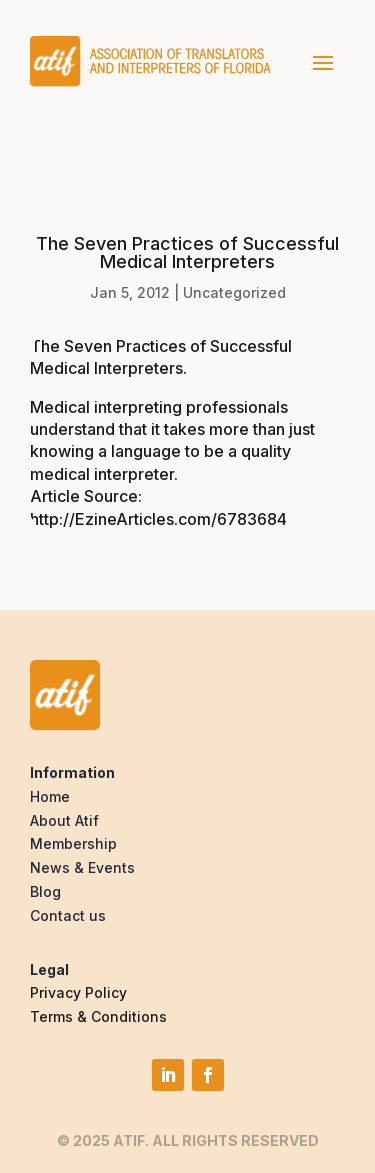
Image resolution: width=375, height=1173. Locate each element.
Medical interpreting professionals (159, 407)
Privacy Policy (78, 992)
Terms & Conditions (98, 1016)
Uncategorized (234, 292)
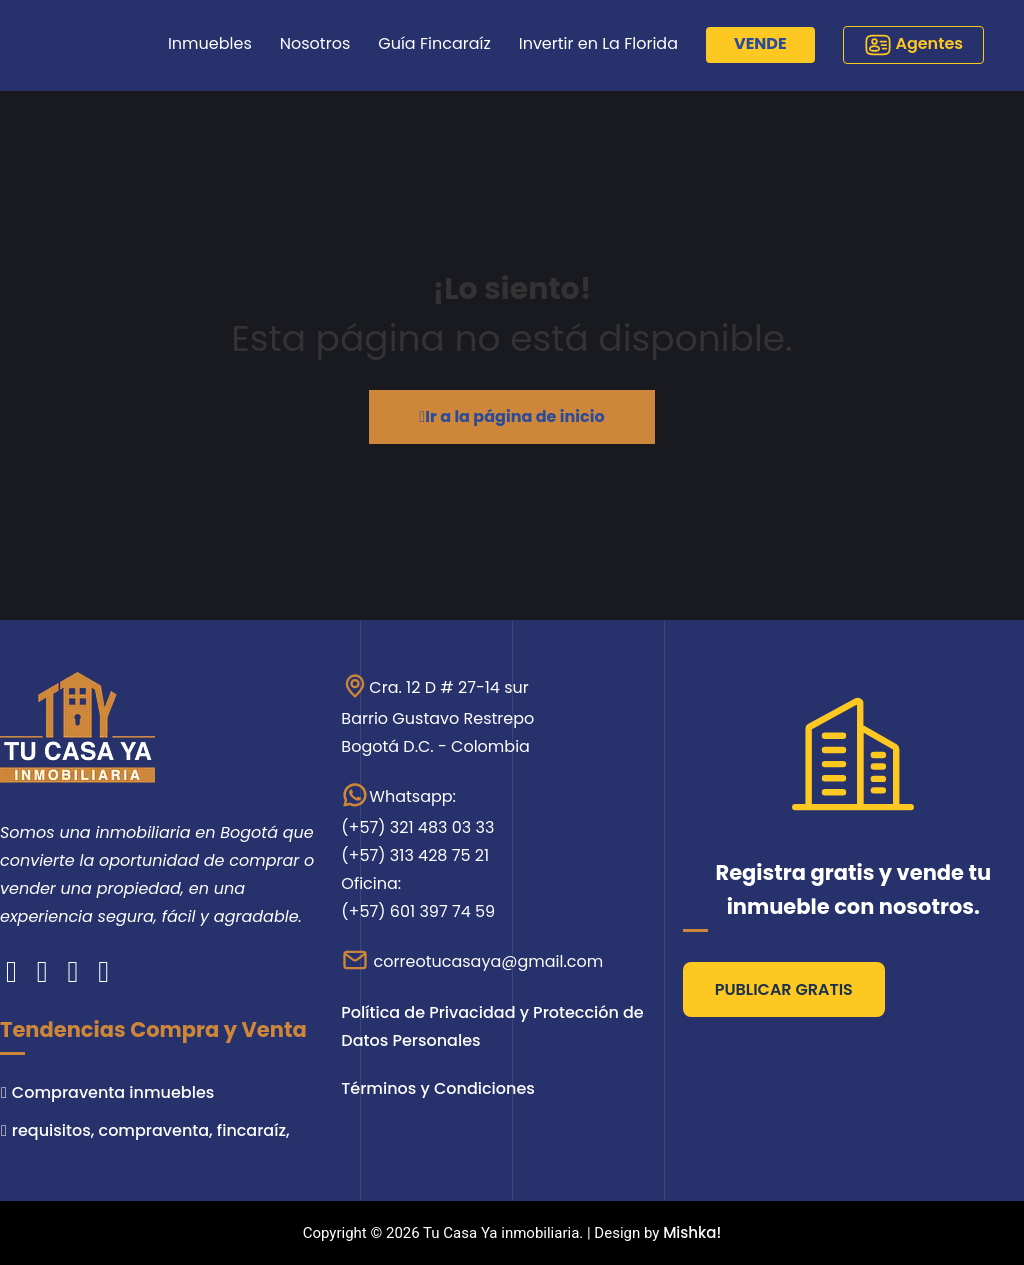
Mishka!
....................
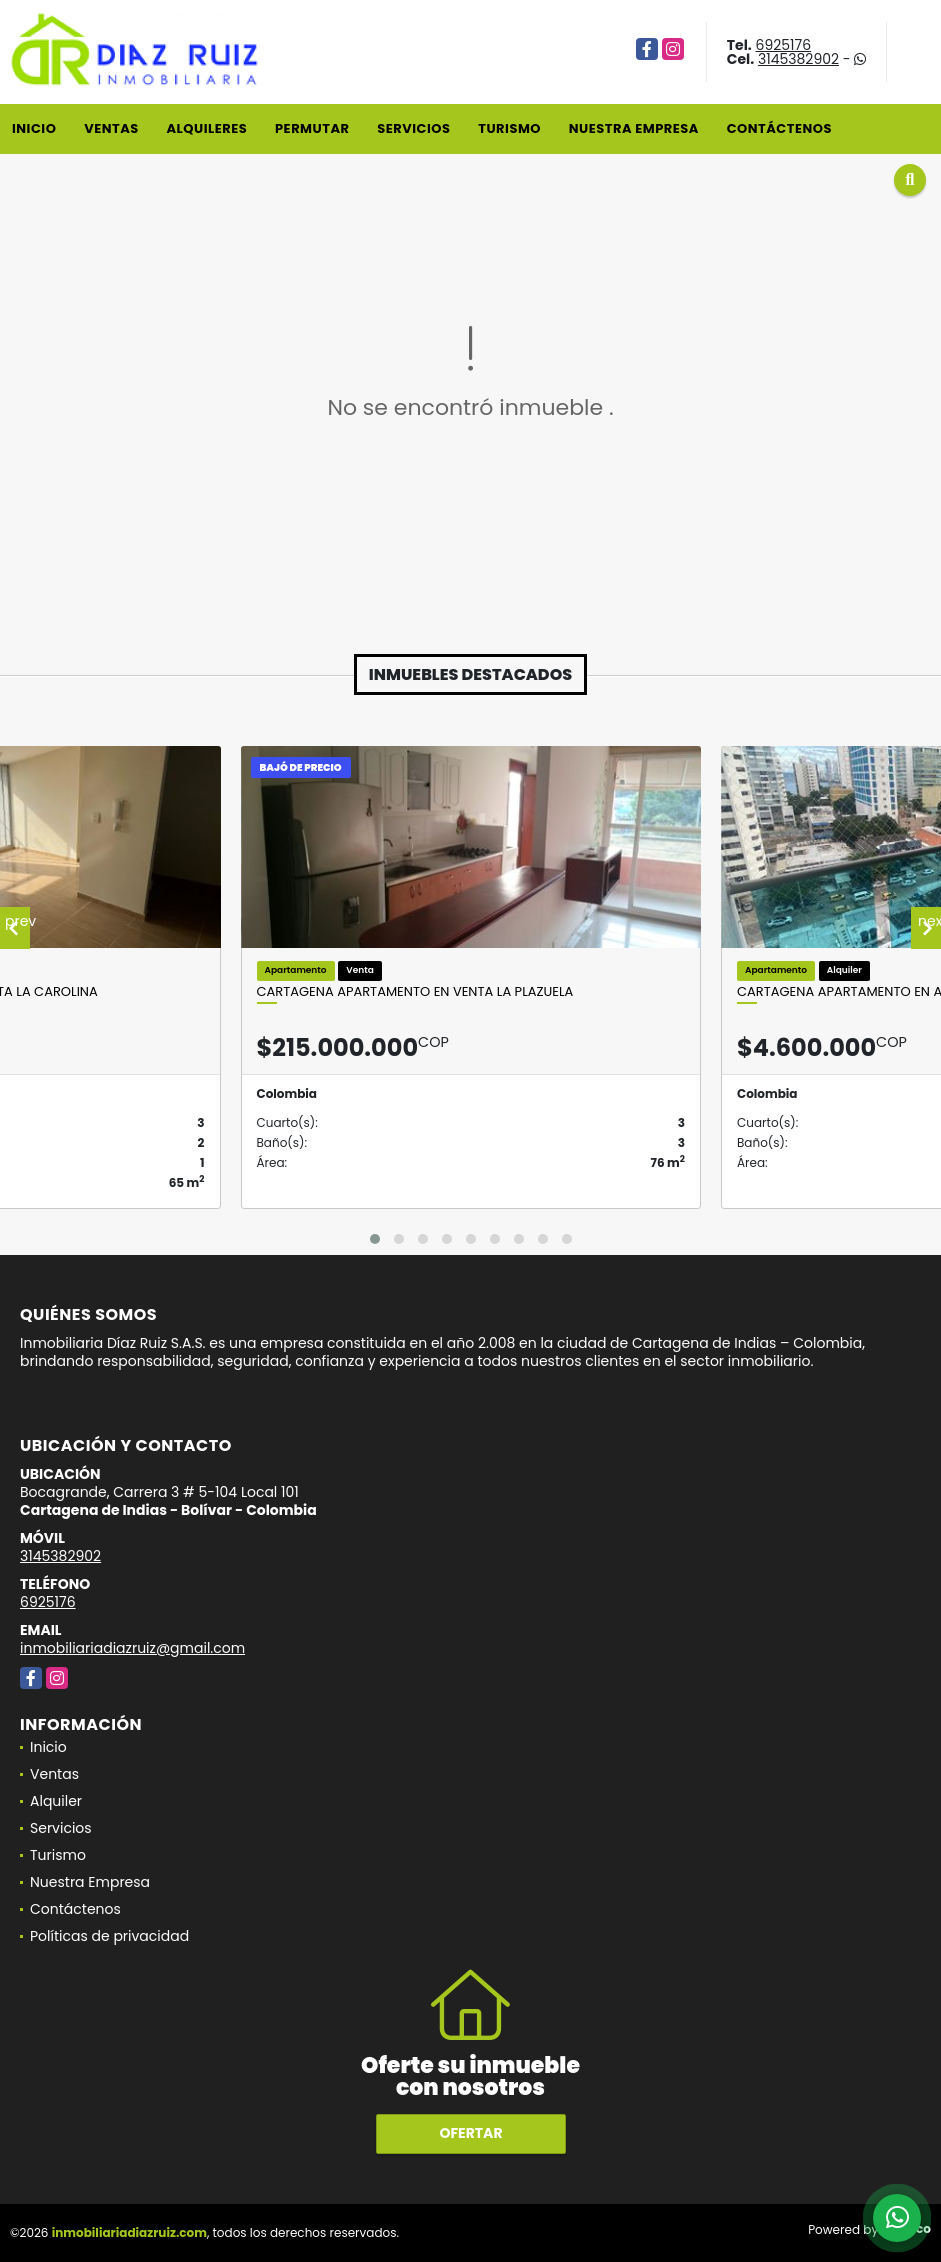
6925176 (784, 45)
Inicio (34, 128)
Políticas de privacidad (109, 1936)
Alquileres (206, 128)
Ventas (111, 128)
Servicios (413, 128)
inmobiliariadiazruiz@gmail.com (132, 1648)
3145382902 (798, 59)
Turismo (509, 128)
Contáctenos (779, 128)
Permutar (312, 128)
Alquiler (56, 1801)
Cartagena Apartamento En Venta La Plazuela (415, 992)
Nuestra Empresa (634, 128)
....................
• [Task goal]
Return only the stretch of the material above from the line holding "3145382902 (798, 59)" through the line holding "Nuestra Empresa (634, 128)", copied exactly.

• [Finished task]
3145382902 (798, 59)
Turismo (509, 128)
Contáctenos (779, 128)
Permutar (312, 128)
Alquiler (56, 1801)
Cartagena Apartamento En Venta La Plazuela (415, 992)
Nuestra Empresa (634, 128)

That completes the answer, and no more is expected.